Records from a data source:
——————————
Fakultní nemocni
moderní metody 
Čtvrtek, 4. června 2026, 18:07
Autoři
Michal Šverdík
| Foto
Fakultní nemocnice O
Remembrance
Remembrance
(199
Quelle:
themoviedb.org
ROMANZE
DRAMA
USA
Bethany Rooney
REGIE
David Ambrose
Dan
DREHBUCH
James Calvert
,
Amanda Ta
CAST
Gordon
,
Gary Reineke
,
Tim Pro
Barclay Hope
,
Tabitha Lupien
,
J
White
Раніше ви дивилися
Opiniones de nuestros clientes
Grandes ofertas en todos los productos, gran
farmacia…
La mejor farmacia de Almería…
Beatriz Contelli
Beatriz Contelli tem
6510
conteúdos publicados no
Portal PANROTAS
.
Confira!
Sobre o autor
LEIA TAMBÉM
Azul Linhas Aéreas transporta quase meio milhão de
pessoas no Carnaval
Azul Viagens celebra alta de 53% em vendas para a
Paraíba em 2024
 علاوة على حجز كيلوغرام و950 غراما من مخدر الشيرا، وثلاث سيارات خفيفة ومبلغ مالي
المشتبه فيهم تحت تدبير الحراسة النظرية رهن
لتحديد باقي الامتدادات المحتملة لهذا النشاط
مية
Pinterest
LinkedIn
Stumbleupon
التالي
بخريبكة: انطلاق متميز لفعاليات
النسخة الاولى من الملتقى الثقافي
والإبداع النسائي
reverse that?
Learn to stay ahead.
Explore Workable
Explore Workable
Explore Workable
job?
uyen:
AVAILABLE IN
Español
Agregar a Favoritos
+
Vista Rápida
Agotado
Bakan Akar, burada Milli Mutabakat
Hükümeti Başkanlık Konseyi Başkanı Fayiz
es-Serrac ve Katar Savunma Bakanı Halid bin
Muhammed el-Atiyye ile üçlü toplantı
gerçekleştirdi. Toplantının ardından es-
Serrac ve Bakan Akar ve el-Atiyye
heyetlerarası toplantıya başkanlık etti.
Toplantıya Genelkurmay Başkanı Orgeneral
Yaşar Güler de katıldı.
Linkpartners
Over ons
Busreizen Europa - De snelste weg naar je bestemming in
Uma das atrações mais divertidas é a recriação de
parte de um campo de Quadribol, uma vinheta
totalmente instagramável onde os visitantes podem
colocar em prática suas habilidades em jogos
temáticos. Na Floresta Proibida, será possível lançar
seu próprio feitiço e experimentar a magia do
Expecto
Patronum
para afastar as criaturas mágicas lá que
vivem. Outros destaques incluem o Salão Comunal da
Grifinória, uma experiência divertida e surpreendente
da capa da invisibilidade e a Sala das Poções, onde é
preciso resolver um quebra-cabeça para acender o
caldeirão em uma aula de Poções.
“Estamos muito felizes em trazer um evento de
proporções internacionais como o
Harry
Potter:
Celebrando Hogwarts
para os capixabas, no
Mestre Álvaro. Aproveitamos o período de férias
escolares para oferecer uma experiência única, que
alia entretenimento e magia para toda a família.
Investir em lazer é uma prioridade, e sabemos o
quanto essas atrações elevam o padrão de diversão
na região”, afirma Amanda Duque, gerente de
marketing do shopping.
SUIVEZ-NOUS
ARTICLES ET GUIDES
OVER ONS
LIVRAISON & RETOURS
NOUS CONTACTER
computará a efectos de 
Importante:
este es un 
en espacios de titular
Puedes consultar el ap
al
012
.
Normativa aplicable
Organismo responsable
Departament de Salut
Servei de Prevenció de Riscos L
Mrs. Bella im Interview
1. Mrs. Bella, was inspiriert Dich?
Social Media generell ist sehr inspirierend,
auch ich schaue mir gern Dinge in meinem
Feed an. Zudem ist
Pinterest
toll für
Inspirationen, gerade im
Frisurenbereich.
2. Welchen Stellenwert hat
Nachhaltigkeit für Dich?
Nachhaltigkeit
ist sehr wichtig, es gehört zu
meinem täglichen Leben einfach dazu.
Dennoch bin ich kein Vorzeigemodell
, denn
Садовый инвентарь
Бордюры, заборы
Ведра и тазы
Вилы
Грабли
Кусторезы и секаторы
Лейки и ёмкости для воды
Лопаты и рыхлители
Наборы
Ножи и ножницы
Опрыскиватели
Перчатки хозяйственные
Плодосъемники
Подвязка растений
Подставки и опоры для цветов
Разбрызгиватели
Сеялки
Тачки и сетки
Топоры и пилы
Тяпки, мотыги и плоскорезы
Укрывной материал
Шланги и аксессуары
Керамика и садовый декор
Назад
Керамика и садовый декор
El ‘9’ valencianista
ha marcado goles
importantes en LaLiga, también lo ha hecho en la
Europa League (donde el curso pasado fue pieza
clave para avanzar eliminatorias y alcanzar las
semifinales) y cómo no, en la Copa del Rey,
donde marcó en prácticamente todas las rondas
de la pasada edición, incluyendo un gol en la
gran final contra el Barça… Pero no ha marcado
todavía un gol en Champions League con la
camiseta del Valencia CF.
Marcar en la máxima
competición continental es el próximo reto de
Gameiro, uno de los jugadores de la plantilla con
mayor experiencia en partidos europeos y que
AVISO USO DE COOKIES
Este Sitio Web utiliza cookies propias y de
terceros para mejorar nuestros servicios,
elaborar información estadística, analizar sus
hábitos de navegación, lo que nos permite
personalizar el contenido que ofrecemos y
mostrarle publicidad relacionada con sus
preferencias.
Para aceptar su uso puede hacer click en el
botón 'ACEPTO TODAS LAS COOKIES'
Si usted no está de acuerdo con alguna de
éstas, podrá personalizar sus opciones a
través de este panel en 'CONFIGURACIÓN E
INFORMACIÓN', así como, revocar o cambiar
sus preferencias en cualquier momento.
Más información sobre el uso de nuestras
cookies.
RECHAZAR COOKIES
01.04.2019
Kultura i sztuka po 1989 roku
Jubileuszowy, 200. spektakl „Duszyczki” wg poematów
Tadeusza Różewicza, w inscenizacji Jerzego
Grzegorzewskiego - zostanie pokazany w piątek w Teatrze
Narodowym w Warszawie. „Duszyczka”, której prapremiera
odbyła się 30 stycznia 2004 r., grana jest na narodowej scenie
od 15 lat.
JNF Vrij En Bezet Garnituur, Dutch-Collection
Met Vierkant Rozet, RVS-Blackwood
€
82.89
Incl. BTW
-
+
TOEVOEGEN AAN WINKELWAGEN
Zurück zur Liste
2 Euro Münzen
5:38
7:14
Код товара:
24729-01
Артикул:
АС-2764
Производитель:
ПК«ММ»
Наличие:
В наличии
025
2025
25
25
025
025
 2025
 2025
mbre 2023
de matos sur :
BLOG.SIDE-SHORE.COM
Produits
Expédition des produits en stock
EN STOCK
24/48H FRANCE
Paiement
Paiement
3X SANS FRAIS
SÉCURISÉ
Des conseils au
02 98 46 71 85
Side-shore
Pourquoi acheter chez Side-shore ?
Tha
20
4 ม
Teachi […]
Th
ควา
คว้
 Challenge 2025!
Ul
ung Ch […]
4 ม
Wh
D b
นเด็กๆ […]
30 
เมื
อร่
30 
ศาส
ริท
——————————
== Activity ==
Retype the records above, but only those lines that fall between the line containing "AVAILABLE IN" and the line containing "proporções internacionais como o", with both of those lines included, exactly as written.

== Written response ==
AVAILABLE IN
Español
Agregar a Favoritos
+
Vista Rápida
Agotado
Bakan Akar, burada Milli Mutabakat
Hükümeti Başkanlık Konseyi Başkanı Fayiz
es-Serrac ve Katar Savunma Bakanı Halid bin
Muhammed el-Atiyye ile üçlü toplantı
gerçekleştirdi. Toplantının ardından es-
Serrac ve Bakan Akar ve el-Atiyye
heyetlerarası toplantıya başkanlık etti.
Toplantıya Genelkurmay Başkanı Orgeneral
Yaşar Güler de katıldı.
Linkpartners
Over ons
Busreizen Europa - De snelste weg naar je bestemming in
Uma das atrações mais divertidas é a recriação de
parte de um campo de Quadribol, uma vinheta
totalmente instagramável onde os visitantes podem
colocar em prática suas habilidades em jogos
temáticos. Na Floresta Proibida, será possível lançar
seu próprio feitiço e experimentar a magia do
Expecto
Patronum
para afastar as criaturas mágicas lá que
vivem. Outros destaques incluem o Salão Comunal da
Grifinória, uma experiência divertida e surpreendente
da capa da invisibilidade e a Sala das Poções, onde é
preciso resolver um quebra-cabeça para acender o
caldeirão em uma aula de Poções.
“Estamos muito felizes em trazer um evento de
proporções internacionais como o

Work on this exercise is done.